If turning back the tide is not an option, where should organizations start?
Once upon a time, work was very much a nine-to-five thing. Of course there were exceptions – workaholics who couldn't leave the office on time, or those who would struggle home with a briefcase full of papers. However these tended to be the minority and, more importantly, they conducted any late-night working on their own, without being distracted by email, instant messaging, etc. Indeed, it was the thought of no interruptions that often led people to take work home in the first place.
How different things are today. We've heard quite a lot in recent years about "Consumerization" -- that is, how individuals are bringing shiny new devices, handy programs and useful web sites into work. Underlying the phenomenon is a question of price points. When gadgets become cheap enough for a consumer to cost-justify, it will be bought -- particularly if peers already have something similar.
We're seeing similar activity around cloud services and mobile apps, which have become less costly than traditional software, so much so that in many cases people are buying them simply to find out whether they are useful. Some are even adopting a "freemium" model, that is, a zero-cost basic service offering which can then be enhanced, at a cost.
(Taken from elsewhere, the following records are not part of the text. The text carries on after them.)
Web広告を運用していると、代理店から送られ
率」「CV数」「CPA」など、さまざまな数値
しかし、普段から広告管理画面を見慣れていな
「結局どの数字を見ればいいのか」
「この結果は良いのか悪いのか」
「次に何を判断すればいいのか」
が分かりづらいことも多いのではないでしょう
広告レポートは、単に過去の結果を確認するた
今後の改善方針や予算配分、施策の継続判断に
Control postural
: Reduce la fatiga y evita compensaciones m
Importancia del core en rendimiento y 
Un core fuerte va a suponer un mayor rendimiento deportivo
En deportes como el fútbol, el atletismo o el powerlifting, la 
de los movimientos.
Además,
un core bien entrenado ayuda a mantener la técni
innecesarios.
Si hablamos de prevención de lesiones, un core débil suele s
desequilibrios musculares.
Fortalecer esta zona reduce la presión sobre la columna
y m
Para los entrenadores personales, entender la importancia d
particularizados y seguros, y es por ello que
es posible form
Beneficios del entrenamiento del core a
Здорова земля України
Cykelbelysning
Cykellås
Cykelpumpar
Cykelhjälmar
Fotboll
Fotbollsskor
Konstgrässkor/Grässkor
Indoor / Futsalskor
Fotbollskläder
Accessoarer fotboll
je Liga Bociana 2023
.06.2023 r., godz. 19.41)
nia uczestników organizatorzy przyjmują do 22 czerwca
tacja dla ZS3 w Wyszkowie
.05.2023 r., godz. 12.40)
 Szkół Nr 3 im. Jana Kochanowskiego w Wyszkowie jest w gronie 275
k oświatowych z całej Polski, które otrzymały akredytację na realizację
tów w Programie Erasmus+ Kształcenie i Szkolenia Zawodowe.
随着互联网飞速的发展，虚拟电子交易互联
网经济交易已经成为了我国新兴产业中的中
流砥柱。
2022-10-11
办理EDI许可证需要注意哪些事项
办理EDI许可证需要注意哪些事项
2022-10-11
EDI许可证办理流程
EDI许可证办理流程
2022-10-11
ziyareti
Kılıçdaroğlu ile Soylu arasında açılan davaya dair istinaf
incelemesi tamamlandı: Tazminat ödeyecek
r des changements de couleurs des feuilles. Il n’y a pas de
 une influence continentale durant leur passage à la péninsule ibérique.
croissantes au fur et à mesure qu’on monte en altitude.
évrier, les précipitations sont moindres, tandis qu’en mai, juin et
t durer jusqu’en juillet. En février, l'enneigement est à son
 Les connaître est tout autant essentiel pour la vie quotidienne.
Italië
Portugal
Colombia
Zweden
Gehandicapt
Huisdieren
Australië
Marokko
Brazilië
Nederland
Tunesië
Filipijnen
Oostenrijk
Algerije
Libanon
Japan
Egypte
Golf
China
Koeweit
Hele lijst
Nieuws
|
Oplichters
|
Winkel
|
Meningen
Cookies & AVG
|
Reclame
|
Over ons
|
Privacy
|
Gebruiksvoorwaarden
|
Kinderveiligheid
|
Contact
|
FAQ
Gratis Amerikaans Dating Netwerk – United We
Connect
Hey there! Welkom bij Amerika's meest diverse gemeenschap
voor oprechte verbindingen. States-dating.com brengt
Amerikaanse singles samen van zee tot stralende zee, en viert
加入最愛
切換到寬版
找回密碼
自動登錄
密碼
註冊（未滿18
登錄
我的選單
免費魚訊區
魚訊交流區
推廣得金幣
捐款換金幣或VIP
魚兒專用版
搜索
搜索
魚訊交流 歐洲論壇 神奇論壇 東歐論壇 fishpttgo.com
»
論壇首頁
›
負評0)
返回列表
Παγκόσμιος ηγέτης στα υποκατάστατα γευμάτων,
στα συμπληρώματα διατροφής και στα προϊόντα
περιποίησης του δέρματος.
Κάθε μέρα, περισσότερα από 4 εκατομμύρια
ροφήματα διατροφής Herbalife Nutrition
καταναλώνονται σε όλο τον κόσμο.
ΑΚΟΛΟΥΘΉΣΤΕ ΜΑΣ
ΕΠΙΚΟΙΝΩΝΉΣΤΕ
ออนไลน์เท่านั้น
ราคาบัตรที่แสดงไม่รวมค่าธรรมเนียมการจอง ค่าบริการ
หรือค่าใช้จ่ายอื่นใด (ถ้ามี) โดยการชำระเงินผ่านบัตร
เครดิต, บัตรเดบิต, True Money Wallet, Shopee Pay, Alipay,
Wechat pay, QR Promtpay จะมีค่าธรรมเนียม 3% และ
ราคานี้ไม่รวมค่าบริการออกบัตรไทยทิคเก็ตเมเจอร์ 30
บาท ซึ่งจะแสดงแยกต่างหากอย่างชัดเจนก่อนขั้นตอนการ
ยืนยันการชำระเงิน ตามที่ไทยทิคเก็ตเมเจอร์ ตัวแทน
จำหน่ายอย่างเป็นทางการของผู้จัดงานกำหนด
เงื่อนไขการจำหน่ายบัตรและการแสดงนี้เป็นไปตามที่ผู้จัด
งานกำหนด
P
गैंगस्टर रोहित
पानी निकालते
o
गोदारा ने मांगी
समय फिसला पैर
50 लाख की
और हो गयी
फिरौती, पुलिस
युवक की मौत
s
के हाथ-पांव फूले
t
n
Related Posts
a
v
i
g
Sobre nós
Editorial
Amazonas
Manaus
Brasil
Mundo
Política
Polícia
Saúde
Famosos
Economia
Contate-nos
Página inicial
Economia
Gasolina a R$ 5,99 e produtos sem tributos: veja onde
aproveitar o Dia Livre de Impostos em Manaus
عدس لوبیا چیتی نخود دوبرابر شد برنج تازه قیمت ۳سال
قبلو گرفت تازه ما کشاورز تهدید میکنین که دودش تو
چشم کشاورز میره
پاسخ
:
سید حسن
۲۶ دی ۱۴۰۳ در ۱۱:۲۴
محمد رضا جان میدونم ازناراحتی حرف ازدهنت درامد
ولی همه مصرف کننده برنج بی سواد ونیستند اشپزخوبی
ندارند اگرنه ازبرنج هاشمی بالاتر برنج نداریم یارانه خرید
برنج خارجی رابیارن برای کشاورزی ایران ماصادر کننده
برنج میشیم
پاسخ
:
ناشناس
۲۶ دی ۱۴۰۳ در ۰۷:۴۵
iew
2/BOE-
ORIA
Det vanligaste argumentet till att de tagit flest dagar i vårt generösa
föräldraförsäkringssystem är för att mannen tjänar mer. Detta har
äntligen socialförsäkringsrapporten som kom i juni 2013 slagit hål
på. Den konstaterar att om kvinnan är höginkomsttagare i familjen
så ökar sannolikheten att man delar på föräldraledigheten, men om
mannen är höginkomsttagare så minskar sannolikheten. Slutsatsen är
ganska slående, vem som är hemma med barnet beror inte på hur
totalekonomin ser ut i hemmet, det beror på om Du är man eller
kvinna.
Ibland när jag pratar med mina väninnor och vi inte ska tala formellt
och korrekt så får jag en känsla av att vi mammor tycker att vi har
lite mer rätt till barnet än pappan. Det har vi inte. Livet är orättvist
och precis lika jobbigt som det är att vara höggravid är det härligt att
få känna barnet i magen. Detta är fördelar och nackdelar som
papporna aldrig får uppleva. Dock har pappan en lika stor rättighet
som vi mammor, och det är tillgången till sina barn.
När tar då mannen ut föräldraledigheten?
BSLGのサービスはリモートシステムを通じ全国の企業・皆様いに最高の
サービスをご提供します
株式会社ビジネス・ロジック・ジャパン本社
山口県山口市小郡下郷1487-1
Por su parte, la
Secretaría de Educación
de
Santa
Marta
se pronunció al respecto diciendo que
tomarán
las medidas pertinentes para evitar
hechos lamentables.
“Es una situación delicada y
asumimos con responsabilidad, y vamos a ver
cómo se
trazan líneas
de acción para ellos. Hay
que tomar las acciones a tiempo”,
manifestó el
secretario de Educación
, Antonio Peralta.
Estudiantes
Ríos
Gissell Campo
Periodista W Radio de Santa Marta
Despite grumblings from IT and the obvious security challenges caused by this uncontrolled adoption, there's a sense of inevitability about it all, linked to the fact that personal technology is evolving faster - much faster - than corporate IT. To try to control such activities would unlikely stop people from doing their own thing. So while no organization wants to propose a free-for-all, most are resigned to the fact that ‘corporate issue’ IT is becoming a thing of the past.
For the organization, the real challenge isn’t about devices, services or applications (which are just tools), but around the data being manipulated and the people doing the work. Consider Dropbox for example, a straightforward file synchronization and sharing utility.
Things become more complicated last year however, when Dropbox changed its terms of service to say that it owned the rights to whatever it stored on its servers. The Dropbox team was quick to clarify what it meant (LINK: http://www.crn.com/news/cloud/231001213/dropbox-moves-to-clear-up-cloud-data-ownership-terms-of-service-confusion.htm), but the example serves to illustrate some of the complexities around business use of a consumer service.
A cursory scan through the terms and conditions of other online tools and hosted services reveals similar complications. For example, Yammer, a hosted collaboration platform, claims no rights over content passed across its service, but does appear to offer the rights to the company owning the network across which content is transmitted. This should set off alarm bells for anyone working on a client site. T’s and C’s around social sites are notoriously dubious when it comes to privacy, and while such sites can be locked down, this requires configuration by each individual user.
Perhaps the policy should be, “If you are sharing corporate data using non-authorized applications or services, then don’t.” But people will, simply because using such tools can make the job so much easier than attempting things ‘the old way’. In other words, simplistic, blanket statements cannot be the response.
Even if such services are accepted and controlled from a business perspective, the flipside is how they enable corporate life to encroach on personal time. Online tools such as Yammer or Skype can be installed on any machine or device -- all they need is a login and a password. Similarly, hosted email and sharing through Exchange or Sharepoint can be accessed from almost anywhere, which means, a home computer can very quickly become a corporate gateway.
We’re still at the beginning of trying to understand the impact this will have. Studies tend to focus (LINK: http://www.orangebox.com/BOOMERS&MILLENNIALS.PDF) on the rising expectations of younger employees, who (we are told) do not see as clear a line between work and home. If this bears out to be true in the longer term, it suggests that any boundaries between work IT and home IT will continue to blur.
If we go back to the fact that this is about the people and the data, even if the needs of people for flexibility and diversity become harder to satisfy, the one absolute that remains will be data. We will never arrive at a point where it is acceptable for patient records to be leaked, for example, or the content of private conversations in the boardroom or with a member of staff.
However, if we have moved away beyond the point of simply saying ‘don’t do it’, we need to get to a place where we actually understand that all data is not equal. For organizations looking for a route map to get them across the minefield that is the future of IT, understanding data, its importance and risks would be as good a place to start as any.